From the records below, work out how many lines carry the string "subheader". Leave out everything but the number.

━━━━━━━━━━

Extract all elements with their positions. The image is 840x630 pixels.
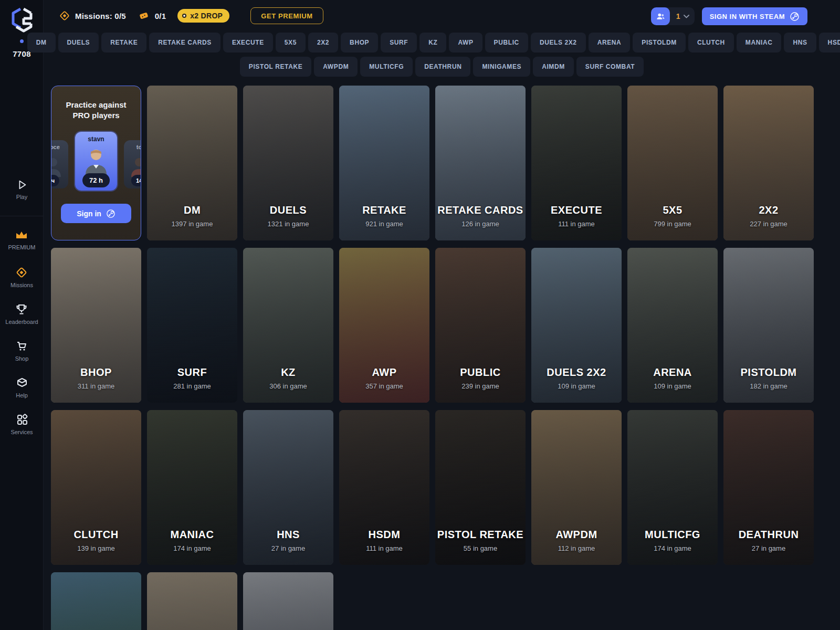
filter-tab[interactable]: PISTOL RETAKE <box>240 57 311 77</box>
mode-title: 5X5 <box>627 204 718 216</box>
missions-diamond-icon <box>59 10 70 22</box>
mode-card[interactable]: RETAKE 921 in game <box>339 86 429 240</box>
filter-tab[interactable]: DUELS <box>58 33 99 52</box>
pro-player-hours-badge: 72 h <box>82 173 110 187</box>
mode-card[interactable]: MANIAC 174 in game <box>147 410 237 565</box>
pro-player-card-right[interactable]: to 14 <box>124 140 141 188</box>
mode-player-count: 109 in game <box>531 382 622 390</box>
filter-tab[interactable]: CLUTCH <box>688 33 734 52</box>
x2-drop-badge[interactable]: x2 DROP <box>177 9 229 23</box>
cart-icon <box>15 340 28 352</box>
x2-drop-label: x2 DROP <box>190 12 223 20</box>
filter-tab-label: MANIAC <box>746 39 773 46</box>
filter-tab[interactable]: BHOP <box>341 33 378 52</box>
mode-card[interactable]: DM 1397 in game <box>147 86 237 240</box>
mode-player-count: 1321 in game <box>243 220 333 228</box>
tickets-counter[interactable]: 0/1 <box>138 10 166 22</box>
mode-card[interactable]: AWPDM 112 in game <box>531 410 622 565</box>
filter-tab[interactable]: SURF COMBAT <box>576 57 644 77</box>
filter-tab[interactable]: AIMDM <box>533 57 574 77</box>
mode-card[interactable]: PISTOLDM 182 in game <box>723 248 814 403</box>
filter-tab[interactable]: HNS <box>784 33 816 52</box>
mode-card[interactable]: 2X2 227 in game <box>723 86 814 240</box>
promo-sign-in-button[interactable]: Sign in <box>61 204 131 223</box>
filter-tab-label: BHOP <box>350 39 369 46</box>
filter-tab[interactable]: 2X2 <box>308 33 338 52</box>
mode-card[interactable]: KZ 306 in game <box>243 248 333 403</box>
mode-card[interactable]: EXECUTE 111 in game <box>531 86 622 240</box>
sidebar-item-premium[interactable]: PREMIUM <box>8 229 36 253</box>
mode-title: RETAKE CARDS <box>435 204 526 216</box>
filter-tab[interactable]: 5X5 <box>276 33 306 52</box>
mode-card-labels: HNS 27 in game <box>243 529 333 552</box>
filter-tab-label: RETAKE CARDS <box>158 39 212 46</box>
filter-tab[interactable]: AWPDM <box>314 57 358 77</box>
filter-tab-label: AIMDM <box>542 63 565 70</box>
sidebar-item-label: Services <box>10 429 33 435</box>
sign-in-steam-button[interactable]: SIGN IN WITH STEAM <box>702 7 807 25</box>
sidebar-item-shop[interactable]: Shop <box>15 340 29 363</box>
filter-tab-label: SURF <box>390 39 408 46</box>
mode-title: ARENA <box>627 366 718 379</box>
mode-card[interactable]: AWP 357 in game <box>339 248 429 403</box>
sidebar-item-missions[interactable]: Missions <box>10 266 33 290</box>
pro-player-card-stavn[interactable]: stavn 72 h <box>75 132 117 191</box>
mode-player-count: 1397 in game <box>147 220 237 228</box>
filter-tab[interactable]: MULTICFG <box>360 57 413 77</box>
mode-title: DM <box>147 204 237 216</box>
filter-tab[interactable]: EXECUTE <box>223 33 273 52</box>
sidebar-item-leaderboard[interactable]: Leaderboard <box>5 303 38 327</box>
filter-tab[interactable]: MANIAC <box>737 33 782 52</box>
mode-card[interactable]: CLUTCH 139 in game <box>51 410 141 565</box>
mode-card[interactable] <box>147 572 237 630</box>
mode-card[interactable] <box>243 572 333 630</box>
filter-tab[interactable]: AWP <box>449 33 482 52</box>
filter-tab[interactable]: MINIGAMES <box>473 57 530 77</box>
filter-tab[interactable]: ARENA <box>589 33 631 52</box>
mode-card-labels: MANIAC 174 in game <box>147 529 237 552</box>
filter-tab[interactable]: DEATHRUN <box>415 57 470 77</box>
mode-card[interactable]: PUBLIC 239 in game <box>435 248 526 403</box>
filter-tab[interactable]: RETAKE CARDS <box>149 33 220 52</box>
mode-card[interactable]: RETAKE CARDS 126 in game <box>435 86 526 240</box>
filter-tab[interactable]: RETAKE <box>101 33 146 52</box>
mode-card[interactable]: DUELS 1321 in game <box>243 86 333 240</box>
filter-tab[interactable]: KZ <box>419 33 446 52</box>
mode-title: SURF <box>147 366 237 379</box>
players-count-dropdown[interactable]: 1 <box>651 7 695 25</box>
mode-card[interactable]: HSDM 111 in game <box>339 410 429 565</box>
mode-card[interactable]: 5X5 799 in game <box>627 86 718 240</box>
mode-title: RETAKE <box>339 204 429 216</box>
sidebar-item-help[interactable]: Help <box>16 376 28 400</box>
mode-title: DUELS <box>243 204 333 216</box>
pro-player-card-left[interactable]: doce ч <box>51 140 68 188</box>
app-logo[interactable] <box>0 7 44 33</box>
mode-title: 2X2 <box>723 204 814 216</box>
mode-card[interactable]: DEATHRUN 27 in game <box>723 410 814 565</box>
mode-title: PUBLIC <box>435 366 526 379</box>
filter-tab[interactable]: HSDM <box>819 33 840 52</box>
pro-players-promo-card[interactable]: Practice against PRO players doce ч stav… <box>51 86 141 240</box>
sidebar-item-services[interactable]: Services <box>10 413 33 437</box>
filter-tab-label: HSDM <box>828 39 840 46</box>
get-premium-button[interactable]: GET PREMIUM <box>250 7 323 24</box>
mode-card[interactable]: ARENA 109 in game <box>627 248 718 403</box>
filter-tab[interactable]: PISTOLDM <box>633 33 686 52</box>
filter-tab[interactable]: PUBLIC <box>485 33 528 52</box>
mode-card-labels: KZ 306 in game <box>243 366 333 390</box>
mode-card[interactable]: MULTICFG 174 in game <box>627 410 718 565</box>
filter-tab-label: SURF COMBAT <box>585 63 635 70</box>
sidebar-item-play[interactable]: Play <box>16 179 28 203</box>
mode-card[interactable]: HNS 27 in game <box>243 410 333 565</box>
filter-tab[interactable]: DUELS 2X2 <box>531 33 586 52</box>
mode-card[interactable] <box>51 572 141 630</box>
filter-tab[interactable]: SURF <box>381 33 417 52</box>
missions-counter[interactable]: Missions: 0/5 <box>59 10 126 22</box>
mode-card[interactable]: BHOP 311 in game <box>51 248 141 403</box>
mode-card[interactable]: DUELS 2X2 109 in game <box>531 248 622 403</box>
mode-player-count: 139 in game <box>51 544 141 552</box>
mode-card[interactable]: PISTOL RETAKE 55 in game <box>435 410 526 565</box>
filter-tab[interactable]: DM <box>27 33 56 52</box>
filter-tab-label: ARENA <box>597 39 622 46</box>
mode-card[interactable]: SURF 281 in game <box>147 248 237 403</box>
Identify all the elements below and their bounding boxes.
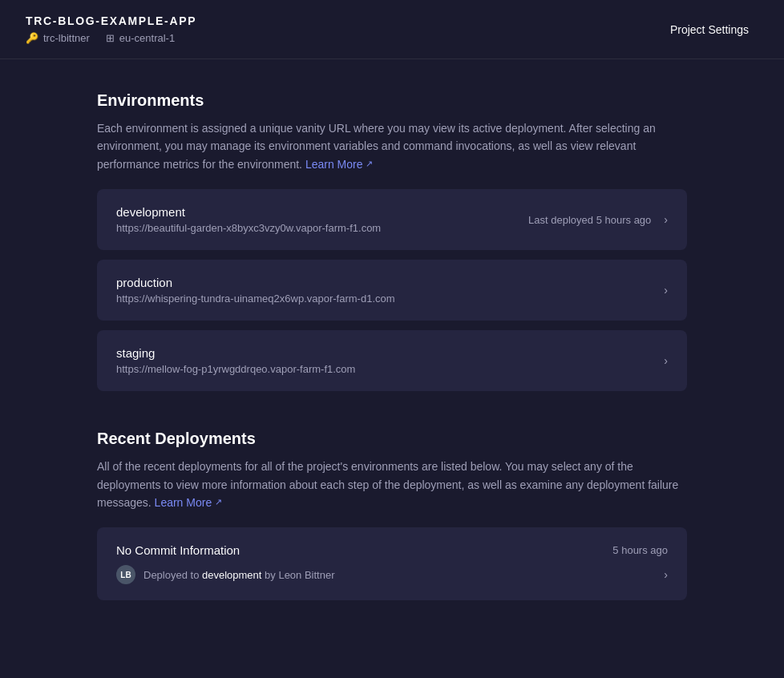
deployments-title: Recent Deployments: [97, 430, 687, 448]
region-meta: ⊞ eu-central-1: [106, 32, 175, 44]
deployment-title: No Commit Information: [116, 543, 240, 557]
deployment-card[interactable]: No Commit Information5 hours agoLBDeploy…: [97, 527, 687, 600]
deployments-learn-more-link[interactable]: Learn More ↗: [155, 494, 223, 511]
external-link-icon-2: ↗: [215, 495, 222, 510]
chevron-right-icon: ›: [664, 213, 668, 226]
environment-card[interactable]: developmenthttps://beautiful-garden-x8by…: [97, 189, 687, 250]
environments-title: Environments: [97, 91, 687, 110]
deployments-section: Recent Deployments All of the recent dep…: [97, 430, 687, 600]
deployments-description: All of the recent deployments for all of…: [97, 458, 687, 511]
env-name: production: [116, 276, 395, 289]
app-header: TRC-BLOG-EXAMPLE-APP 🔑 trc-lbittner ⊞ eu…: [0, 0, 784, 59]
environments-description: Each environment is assigned a unique va…: [97, 119, 687, 173]
user-name: trc-lbittner: [43, 32, 90, 44]
env-card-right: ›: [664, 284, 668, 297]
deployment-timestamp: 5 hours ago: [612, 544, 668, 556]
external-link-icon: ↗: [366, 157, 373, 172]
location-icon: ⊞: [106, 32, 115, 44]
environment-card[interactable]: staginghttps://mellow-fog-p1yrwgddrqeo.v…: [97, 330, 687, 391]
deployment-card-bottom: LBDeployed to development by Leon Bittne…: [116, 565, 668, 584]
environments-learn-more-link[interactable]: Learn More ↗: [305, 155, 374, 173]
app-title: TRC-BLOG-EXAMPLE-APP: [26, 14, 196, 27]
environments-section: Environments Each environment is assigne…: [97, 91, 687, 391]
env-timestamp: Last deployed 5 hours ago: [528, 214, 651, 226]
env-card-left: productionhttps://whispering-tundra-uina…: [116, 276, 395, 305]
env-card-right: ›: [664, 354, 668, 367]
user-meta: 🔑 trc-lbittner: [26, 32, 90, 44]
chevron-right-icon: ›: [664, 284, 668, 297]
deployments-list: No Commit Information5 hours agoLBDeploy…: [97, 527, 687, 600]
avatar: LB: [116, 565, 135, 584]
header-left: TRC-BLOG-EXAMPLE-APP 🔑 trc-lbittner ⊞ eu…: [26, 14, 196, 44]
env-card-left: staginghttps://mellow-fog-p1yrwgddrqeo.v…: [116, 346, 355, 375]
chevron-right-icon: ›: [664, 568, 668, 581]
project-settings-button[interactable]: Project Settings: [661, 18, 758, 41]
main-content: Environments Each environment is assigne…: [71, 59, 713, 671]
env-card-left: developmenthttps://beautiful-garden-x8by…: [116, 205, 381, 234]
environment-card[interactable]: productionhttps://whispering-tundra-uina…: [97, 260, 687, 321]
env-url: https://mellow-fog-p1yrwgddrqeo.vapor-fa…: [116, 363, 355, 375]
deployment-detail: Deployed to development by Leon Bittner: [143, 569, 335, 581]
env-card-right: Last deployed 5 hours ago›: [528, 213, 668, 226]
env-url: https://beautiful-garden-x8byxc3vzy0w.va…: [116, 222, 381, 234]
chevron-right-icon: ›: [664, 354, 668, 367]
deployment-info: LBDeployed to development by Leon Bittne…: [116, 565, 335, 584]
env-url: https://whispering-tundra-uinameq2x6wp.v…: [116, 293, 395, 305]
key-icon: 🔑: [26, 32, 38, 44]
deployment-card-top: No Commit Information5 hours ago: [116, 543, 668, 557]
env-name: development: [116, 205, 381, 219]
environments-list: developmenthttps://beautiful-garden-x8by…: [97, 189, 687, 391]
header-meta: 🔑 trc-lbittner ⊞ eu-central-1: [26, 32, 196, 44]
region-name: eu-central-1: [119, 32, 175, 44]
env-name: staging: [116, 346, 355, 360]
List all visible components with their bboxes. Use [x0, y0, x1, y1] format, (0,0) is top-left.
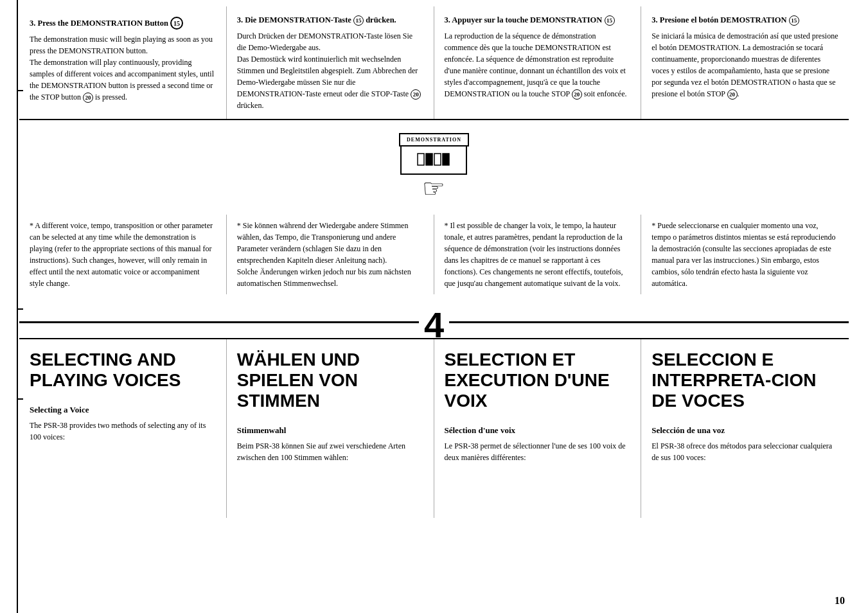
bottom-body-en: The PSR-38 provides two methods of selec… [30, 420, 216, 443]
svg-rect-3 [443, 154, 449, 165]
step-title-en: 3. Press the DEMONSTRATION Button 15 [30, 14, 216, 30]
bottom-body-de: Beim PSR-38 können Sie auf zwei verschie… [237, 440, 423, 463]
svg-rect-1 [426, 154, 432, 165]
divider-line-right [449, 321, 849, 323]
top-col-spanish: 3. Presione el botón DEMOSTRATION 15 Se … [641, 6, 849, 119]
left-tick-1 [18, 90, 23, 91]
bottom-col-de: WÄHLEN UND SPIELEN VON STIMMEN Stimmenwa… [227, 339, 434, 518]
body-de: Durch Drücken der DEMONSTRATION-Taste lö… [237, 30, 423, 111]
step-title-es: 3. Presione el botón DEMOSTRATION 15 [651, 14, 838, 26]
demo-label-box: DEMONSTRATION [399, 133, 469, 147]
top-col-german: 3. Die DEMONSTRATION-Taste 15 drücken. D… [227, 6, 434, 119]
stop-circle-en: 20 [83, 93, 93, 103]
bottom-body-es: El PSR-38 ofrece dos métodos para selecc… [651, 440, 838, 463]
bottom-body-fr: Le PSR-38 permet de sélectionner l'une d… [445, 440, 631, 463]
bottom-subheader-de: Stimmenwahl [237, 424, 423, 437]
note-col-de: * Sie können während der Wiedergabe ande… [227, 215, 434, 294]
bottom-subheader-en: Selecting a Voice [30, 404, 216, 416]
bottom-subheader-es: Selección de una voz [651, 424, 838, 437]
bottom-header-en: SELECTING AND PLAYING VOICES [30, 350, 216, 391]
circle-15-es: 15 [789, 15, 799, 26]
demo-keyboard-svg [414, 150, 453, 170]
demo-hand-area: DEMONSTRATION ☞ [399, 133, 469, 202]
bottom-col-fr: SELECTION ET EXECUTION D'UNE VOIX Sélect… [434, 339, 642, 518]
stop-circle-de: 20 [411, 89, 421, 100]
hand-pointer-icon: ☞ [422, 176, 445, 202]
step-title-de: 3. Die DEMONSTRATION-Taste 15 drücken. [237, 14, 423, 26]
circle-15-de: 15 [353, 15, 364, 26]
circle-15-fr: 15 [605, 15, 615, 26]
note-text-fr: * Il est possible de changer la voix, le… [445, 220, 631, 289]
body-en: The demonstration music will begin playi… [30, 33, 216, 103]
page-number: 10 [835, 595, 845, 607]
body-fr: La reproduction de la séquence de démons… [445, 30, 631, 100]
notes-section: * A different voice, tempo, transpositio… [19, 208, 849, 301]
demo-button-visual [400, 147, 467, 175]
left-tick-3 [18, 398, 23, 400]
note-text-es: * Puede seleccionarse en cualquier momen… [651, 220, 838, 289]
bottom-section: SELECTING AND PLAYING VOICES Selecting a… [19, 338, 849, 518]
note-col-en: * A different voice, tempo, transpositio… [19, 215, 227, 294]
demo-illustration: DEMONSTRATION ☞ [19, 120, 849, 208]
circle-15-en: 15 [170, 17, 183, 30]
bottom-col-es: SELECCION E INTERPRETA-CION DE VOCES Sel… [641, 339, 849, 518]
svg-rect-0 [418, 154, 424, 165]
left-border [0, 0, 18, 613]
top-section: 3. Press the DEMONSTRATION Button 15 The… [19, 6, 849, 120]
step-title-fr: 3. Appuyer sur la touche DEMONSTRATION 1… [445, 14, 631, 26]
demo-label-text: DEMONSTRATION [407, 137, 461, 143]
note-col-es: * Puede seleccionarse en cualquier momen… [641, 215, 849, 294]
svg-rect-2 [434, 154, 441, 165]
bottom-col-en: SELECTING AND PLAYING VOICES Selecting a… [19, 339, 227, 518]
bottom-subheader-fr: Sélection d'une voix [445, 424, 631, 437]
bottom-header-fr: SELECTION ET EXECUTION D'UNE VOIX [445, 350, 631, 412]
body-es: Se iniciará la música de demostración as… [651, 30, 838, 100]
section-divider: 4 [19, 307, 849, 338]
note-text-en: * A different voice, tempo, transpositio… [30, 220, 216, 289]
divider-number: 4 [419, 307, 449, 343]
note-text-de: * Sie können während der Wiedergabe ande… [237, 220, 423, 289]
top-col-french: 3. Appuyer sur la touche DEMONSTRATION 1… [434, 6, 642, 119]
bottom-header-de: WÄHLEN UND SPIELEN VON STIMMEN [237, 350, 423, 412]
bottom-header-es: SELECCION E INTERPRETA-CION DE VOCES [651, 350, 838, 412]
divider-line-left [19, 321, 419, 323]
top-col-english: 3. Press the DEMONSTRATION Button 15 The… [19, 6, 227, 119]
page-container: 3. Press the DEMONSTRATION Button 15 The… [0, 0, 868, 613]
note-col-fr: * Il est possible de changer la voix, le… [434, 215, 642, 294]
stop-circle-fr: 20 [572, 89, 582, 100]
stop-circle-es: 20 [727, 89, 738, 100]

━━━━━━━━━━

## Response area:
4